Les deux mains relevées derrière la tête, elle rêve les yeux ouverts.

De nouveau, elle entend la sonnerie aigrelette de la porte d’entrée, elle entend Yvonne trottiner dans le corridor, et introduire quelqu’un au salon. Pierrette imagine une visite pour sa mère et ne bouge pas.

Yvonne se présente, et soulevant la portière, tend une carte :

— Mademoiselle, un Monsieur vous demande, je l’ai fait entrer au salon.

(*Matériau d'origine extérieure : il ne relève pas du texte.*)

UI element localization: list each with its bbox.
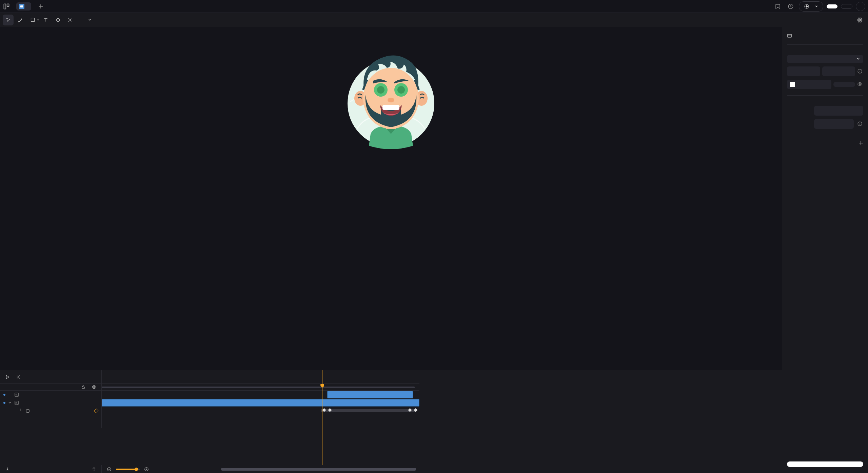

Pierrette lit : Guy de Morais. Elle sent tout son sang lui affluer au visage. Ne voulant pas que la bonne eût des raisons d’attribuer cette subite émotion à l’arrivée de ce jeune homme, elle ajoute en se levant précipitamment :

— Mais, je ne suis pas prête à me présenter.

— Voulez-vous que je lui dise de revenir ?

— Non, Yvonne ; mais demandez-lui de m’attendre un petit quart d’heure, et revenez m’aider.

Quand la soubrette vint la rejoindre, Pierrette avait déjà passé la brosse dans ses cheveux, mis un peu de carmin à ses joues, et dessiné l’arc de ses lèvres.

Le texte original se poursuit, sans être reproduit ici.